WORK REQUIRED: A word-for-word copy of the data is what's wanted; pictures stay out of it.

TASK INPUT:

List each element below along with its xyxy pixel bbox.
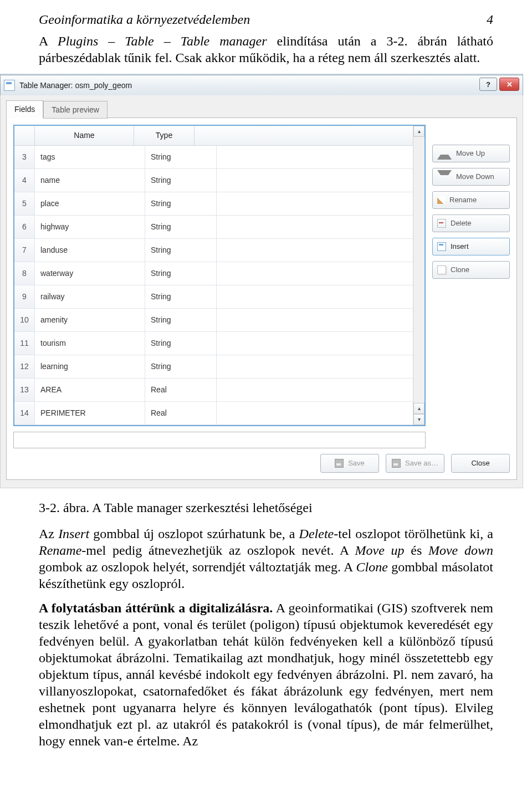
page-header: Geoinformatika a környezetvédelemben 4 <box>39 12 493 27</box>
app-icon <box>4 80 15 91</box>
clone-button[interactable]: Clone <box>432 261 510 279</box>
delete-button[interactable]: Delete <box>432 214 510 232</box>
field-type: String <box>145 216 217 239</box>
row-index: 10 <box>14 309 35 332</box>
field-name: highway <box>35 216 145 239</box>
save-as-icon <box>392 459 401 468</box>
save-as-button[interactable]: Save as… <box>386 454 444 473</box>
help-button[interactable]: ? <box>479 78 497 91</box>
table-row[interactable]: 9railwayString <box>14 285 413 309</box>
row-index: 7 <box>14 239 35 262</box>
table-row[interactable]: 3tagsString <box>14 146 413 169</box>
header-title: Geoinformatika a környezetvédelemben <box>39 12 250 27</box>
col-name[interactable]: Name <box>35 126 134 146</box>
field-type: String <box>145 169 217 192</box>
row-index: 5 <box>14 192 35 216</box>
table-row[interactable]: 14PERIMETERReal <box>14 402 413 425</box>
intro-paragraph: A Plugins – Table – Table manager elindí… <box>39 33 493 66</box>
screenshot-figure: Table Manager: osm_poly_geom ? ✕ Fields … <box>0 74 523 488</box>
window-titlebar: Table Manager: osm_poly_geom ? ✕ <box>0 75 523 95</box>
field-type: Real <box>145 402 217 425</box>
arrow-up-icon <box>437 147 452 160</box>
tab-fields[interactable]: Fields <box>6 100 43 118</box>
field-name: AREA <box>35 379 145 402</box>
scroll-down-icon[interactable]: ▾ <box>413 414 424 425</box>
table-row[interactable]: 13AREAReal <box>14 379 413 402</box>
clone-icon <box>437 265 446 274</box>
table-row[interactable]: 8waterwayString <box>14 262 413 285</box>
save-icon <box>335 459 344 468</box>
field-type: String <box>145 192 217 216</box>
table-row[interactable]: 7landuseString <box>14 239 413 262</box>
row-index: 8 <box>14 262 35 285</box>
field-name: PERIMETER <box>35 402 145 425</box>
field-type: String <box>145 262 217 285</box>
insert-button[interactable]: Insert <box>432 238 510 255</box>
close-button[interactable]: Close <box>451 454 510 473</box>
row-index: 12 <box>14 355 35 379</box>
delete-icon <box>437 219 446 228</box>
tab-table-preview[interactable]: Table preview <box>43 101 108 119</box>
arrow-down-icon <box>437 170 452 183</box>
field-type: String <box>145 355 217 379</box>
move-up-button[interactable]: Move Up <box>432 145 510 162</box>
field-name: waterway <box>35 262 145 285</box>
field-name: amenity <box>35 309 145 332</box>
col-type[interactable]: Type <box>134 126 195 146</box>
field-type: String <box>145 146 217 169</box>
field-name: tags <box>35 146 145 169</box>
scroll-up2-icon[interactable]: ▴ <box>413 403 424 414</box>
field-type: String <box>145 239 217 262</box>
table-row[interactable]: 5placeString <box>14 192 413 216</box>
paragraph-2: Az Insert gombbal új oszlopot szúrhatunk… <box>39 525 493 592</box>
table-row[interactable]: 4nameString <box>14 169 413 192</box>
window-close-button[interactable]: ✕ <box>499 78 519 91</box>
paragraph-3: A folytatásban áttérünk a digitalizálásr… <box>39 600 493 749</box>
field-name: learning <box>35 355 145 379</box>
row-index: 14 <box>14 402 35 425</box>
table-row[interactable]: 12learningString <box>14 355 413 379</box>
field-name: landuse <box>35 239 145 262</box>
table-row[interactable]: 10amenityString <box>14 309 413 332</box>
field-type: Real <box>145 379 217 402</box>
row-index: 9 <box>14 285 35 309</box>
move-down-button[interactable]: Move Down <box>432 168 510 186</box>
row-index: 11 <box>14 332 35 355</box>
page-number: 4 <box>487 12 493 27</box>
fields-table: Name Type 3tagsString4nameString5placeSt… <box>13 125 426 426</box>
field-name: name <box>35 169 145 192</box>
rename-icon <box>437 196 445 204</box>
table-header: Name Type <box>14 126 413 146</box>
field-type: String <box>145 285 217 309</box>
save-button[interactable]: Save <box>320 454 379 473</box>
table-row[interactable]: 11tourismString <box>14 332 413 355</box>
expression-input[interactable] <box>13 432 426 448</box>
figure-caption: 3-2. ábra. A Table manager szerkesztési … <box>39 500 493 515</box>
row-index: 4 <box>14 169 35 192</box>
row-index: 6 <box>14 216 35 239</box>
vertical-scrollbar[interactable]: ▴ ▴ ▾ <box>413 126 424 425</box>
field-name: tourism <box>35 332 145 355</box>
rename-button[interactable]: Rename <box>432 191 510 209</box>
table-row[interactable]: 6highwayString <box>14 216 413 239</box>
field-name: place <box>35 192 145 216</box>
field-name: railway <box>35 285 145 309</box>
insert-icon <box>437 242 446 251</box>
row-index: 13 <box>14 379 35 402</box>
row-index: 3 <box>14 146 35 169</box>
scroll-up-icon[interactable]: ▴ <box>413 126 424 137</box>
window-title: Table Manager: osm_poly_geom <box>19 81 132 89</box>
field-type: String <box>145 332 217 355</box>
field-type: String <box>145 309 217 332</box>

FINISHED EXERCISE:
List each element below along with its xyxy pixel bbox.
page-header: Geoinformatika a környezetvédelemben 4 <box>39 12 493 27</box>
app-icon <box>4 80 15 91</box>
clone-button[interactable]: Clone <box>432 261 510 279</box>
delete-button[interactable]: Delete <box>432 214 510 232</box>
field-type: String <box>145 216 217 239</box>
row-index: 10 <box>14 309 35 332</box>
field-name: highway <box>35 216 145 239</box>
save-as-icon <box>392 459 401 468</box>
save-as-button[interactable]: Save as… <box>386 454 444 473</box>
help-button[interactable]: ? <box>479 78 497 91</box>
table-row[interactable]: 9railwayString <box>14 285 413 309</box>
row-index: 7 <box>14 239 35 262</box>
table-row[interactable]: 3tagsString <box>14 146 413 169</box>
header-title: Geoinformatika a környezetvédelemben <box>39 12 250 27</box>
col-name[interactable]: Name <box>35 126 134 146</box>
field-type: String <box>145 169 217 192</box>
row-index: 5 <box>14 192 35 216</box>
table-row[interactable]: 14PERIMETERReal <box>14 402 413 425</box>
intro-paragraph: A Plugins – Table – Table manager elindí… <box>39 33 493 66</box>
screenshot-figure: Table Manager: osm_poly_geom ? ✕ Fields … <box>0 74 523 488</box>
window-titlebar: Table Manager: osm_poly_geom ? ✕ <box>0 75 523 95</box>
field-type: Real <box>145 402 217 425</box>
arrow-up-icon <box>437 147 452 160</box>
tab-fields[interactable]: Fields <box>6 100 43 118</box>
field-name: AREA <box>35 379 145 402</box>
scroll-down-icon[interactable]: ▾ <box>413 414 424 425</box>
table-row[interactable]: 13AREAReal <box>14 379 413 402</box>
clone-icon <box>437 265 446 274</box>
table-row[interactable]: 8waterwayString <box>14 262 413 285</box>
save-icon <box>335 459 344 468</box>
field-type: String <box>145 192 217 216</box>
table-row[interactable]: 7landuseString <box>14 239 413 262</box>
row-index: 8 <box>14 262 35 285</box>
field-name: PERIMETER <box>35 402 145 425</box>
field-type: String <box>145 262 217 285</box>
insert-button[interactable]: Insert <box>432 238 510 255</box>
close-button[interactable]: Close <box>451 454 510 473</box>
row-index: 12 <box>14 355 35 379</box>
delete-icon <box>437 219 446 228</box>
tab-table-preview[interactable]: Table preview <box>43 101 108 119</box>
arrow-down-icon <box>437 170 452 183</box>
field-type: String <box>145 355 217 379</box>
move-up-button[interactable]: Move Up <box>432 145 510 162</box>
field-name: waterway <box>35 262 145 285</box>
field-name: amenity <box>35 309 145 332</box>
col-type[interactable]: Type <box>134 126 195 146</box>
field-type: String <box>145 146 217 169</box>
field-name: tags <box>35 146 145 169</box>
scroll-up2-icon[interactable]: ▴ <box>413 403 424 414</box>
field-type: String <box>145 239 217 262</box>
table-row[interactable]: 5placeString <box>14 192 413 216</box>
paragraph-2: Az Insert gombbal új oszlopot szúrhatunk… <box>39 525 493 592</box>
table-row[interactable]: 4nameString <box>14 169 413 192</box>
window-close-button[interactable]: ✕ <box>499 78 519 91</box>
paragraph-3: A folytatásban áttérünk a digitalizálásr… <box>39 600 493 749</box>
field-name: learning <box>35 355 145 379</box>
row-index: 14 <box>14 402 35 425</box>
table-row[interactable]: 12learningString <box>14 355 413 379</box>
field-name: landuse <box>35 239 145 262</box>
table-row[interactable]: 10amenityString <box>14 309 413 332</box>
field-type: Real <box>145 379 217 402</box>
row-index: 9 <box>14 285 35 309</box>
move-down-button[interactable]: Move Down <box>432 168 510 186</box>
row-index: 11 <box>14 332 35 355</box>
page-number: 4 <box>487 12 493 27</box>
fields-table: Name Type 3tagsString4nameString5placeSt… <box>13 125 426 426</box>
field-name: name <box>35 169 145 192</box>
rename-icon <box>437 196 445 204</box>
table-header: Name Type <box>14 126 413 146</box>
field-type: String <box>145 285 217 309</box>
save-button[interactable]: Save <box>320 454 379 473</box>
table-row[interactable]: 11tourismString <box>14 332 413 355</box>
expression-input[interactable] <box>13 432 426 448</box>
figure-caption: 3-2. ábra. A Table manager szerkesztési … <box>39 500 493 515</box>
row-index: 4 <box>14 169 35 192</box>
row-index: 6 <box>14 216 35 239</box>
vertical-scrollbar[interactable]: ▴ ▴ ▾ <box>413 126 424 425</box>
field-name: tourism <box>35 332 145 355</box>
rename-button[interactable]: Rename <box>432 191 510 209</box>
table-row[interactable]: 6highwayString <box>14 216 413 239</box>
field-name: place <box>35 192 145 216</box>
field-name: railway <box>35 285 145 309</box>
insert-icon <box>437 242 446 251</box>
row-index: 13 <box>14 379 35 402</box>
row-index: 3 <box>14 146 35 169</box>
scroll-up-icon[interactable]: ▴ <box>413 126 424 137</box>
window-title: Table Manager: osm_poly_geom <box>19 81 132 89</box>
field-type: String <box>145 332 217 355</box>
field-type: String <box>145 309 217 332</box>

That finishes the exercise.